The first recognized mammalian TLR homologue of the Drosophila Toll [112] was TLR4, which was identified a year after elucidating the role of the Drosophila Toll in fighting fungal infection [113]. Like the Drosophila Toll, human TLRs are characterized as type I transmembrane proteins with an extracellular leucine-rich repeat (LRR) domain and a cytoplasmic C-terminal Toll-interleukin-1 receptor (TIR) domain. Based on the chromosomal localization, genomic structure, and amino-acid sequences, human TLRs are classified into five subfamilies: TLR2, TLR3, TLR4, TLR5, and TLR9. The TLR2 subfamily consists of TLR1, TLR2, TLR6, and TLR10, while the TLR9 subfamily is composed of TLR7, TLR8, and TLR9. TLR3, TLR4, and TLR5 each represent a family with only one member [154]. TLR4 recognizes the LPS motif in the cell membrane of all gram-negative bacteria, while TLR2 recognizes lipoteichoic acid expressed in gram-positive bacteria [114]. Furthermore, recent evidence has shown that mutants of human TLR4 transfected into human cell lines activate the NF-κB transcription factor and NF-κB-controlled genes involved in the expression of IL-1, TNF, IL-6, and IL-8, in addition to the co-stimulatory molecules CD40, CD80, and CD86 [113].

Although a major role of TLR4 is the recognition of LPS, TLR4 by itself does not sense LPS directly, but requires the LPS binding protein (LBP), which is an acute-phase protein found in the plasma that binds the lipid A component of the LPS molecule [115]. The LBP-LPS complexes together with functional membrane-bound components [CD14 antigen (a glycosylphosphatidylinositol-anchored molecule) and the MD-2 molecule] play an important role during LPS signaling by TLR4.

In this context, both TLR2 and TLR4 signals that have been co-opted by endogenous danger signals (psychosocial stress) or DAMPs are thought to alert microglia, as well as peripheral myeloid cells, of a variety of internal conditions such as cellular stress, damage, or death [116] by stimulating the release of pro-inflammatory cytokines, chemokines, and active reactants [nitric oxide (NO) and prostaglandins (PGE2 and PGD2)] implicated in pro-inflammatory responses (Fig. 2).

Most of the TLRs expressed in cells are pre-assembled into heterodimeric complexes on the cell surface or in the cytosol, in order to activate the cell-signaling pathway and transcription factors regulating the expression of genes responsible for promoting host-defense mechanisms, such as, the mammalian antimicrobial peptide (defensins), the antiviral response (type I interferons), pro-inflammatory cytokine secretion, co-stimulation of membrane-bound antigens, and dendritic cell maturation after activation of inflammatory responses (for extensive review, see [154, 155]).

Thus, the innate immune system senses invading microorganisms by a phylogenetically-conserved family of pattern-recognition receptors of which TLRs are the most important; although this system provides a less specific response, it is nevertheless critical for the prevention of microbial invasion.

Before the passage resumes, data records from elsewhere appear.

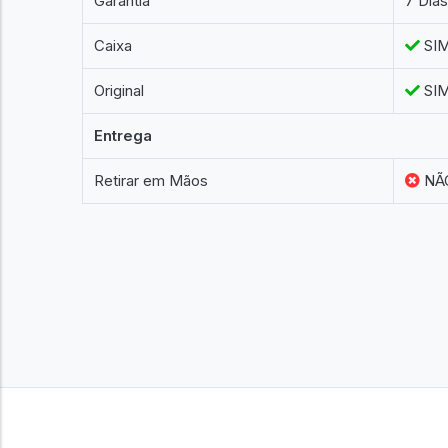
Garantia
7 Dia
Caixa
SI
Original
SI
Entrega
Retirar em Mãos
NÃ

Activation of TLRs results in the induction of innate immunity mechanisms, including the development of antigen-specific adaptive immune responses bridging innate and adaptive immunity in mammalian and other vertebrate species [154].

TLRs have been implicated in the pathophysiology of affective disorders, as shown by the correlation of genetic variants of TLR2 and TLR4 with the early onset of bipolar depression and childhood sexual abuse [117] as well as in MD [118].

Thus, given the nature of the expression of TLRs in the peripheral and central immune systems, including placental immune cells, it could be that these stress-related components may be relevant to both immune activation and inflammatory responses in affective disorders during pregnancy, in a fashion similar to their involvement in MDD.

Toll-Like Receptor 4 and the HPA Axis

TLR4 belongs to the interleukin-1 receptor/TLR superfamily containing a TIR domain and an LRR motif in the extracellular domain [110]. TLRs recognize endogenous DAMPs, including HSPs and HMGB1, exogenous pathogen-associated molecular patterns such as LPS, and MAMPs [109, 110] (Fig. 2).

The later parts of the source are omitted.